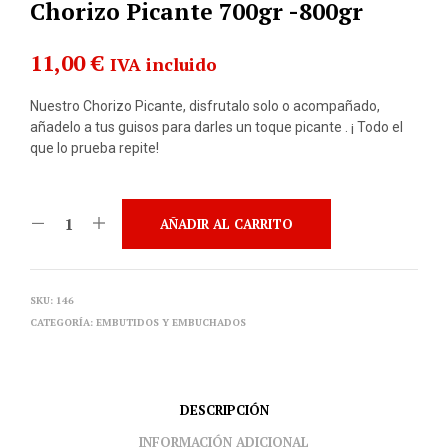
Chorizo Picante 700gr -800gr
11,00
€
IVA incluido
Nuestro Chorizo Picante, disfrutalo solo o acompañado,
añadelo a tus guisos para darles un toque picante . ¡ Todo el
que lo prueba repite!
AÑADIR AL CARRITO
SKU:
146
CATEGORÍA:
EMBUTIDOS Y EMBUCHADOS
DESCRIPCIÓN
INFORMACIÓN ADICIONAL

---

Your output should start at the line containing "que lo prueba repite!" and stop at the last line of the material, copied exactly, with nothing else.

que lo prueba repite!
AÑADIR AL CARRITO
SKU:
146
CATEGORÍA:
EMBUTIDOS Y EMBUCHADOS
DESCRIPCIÓN
INFORMACIÓN ADICIONAL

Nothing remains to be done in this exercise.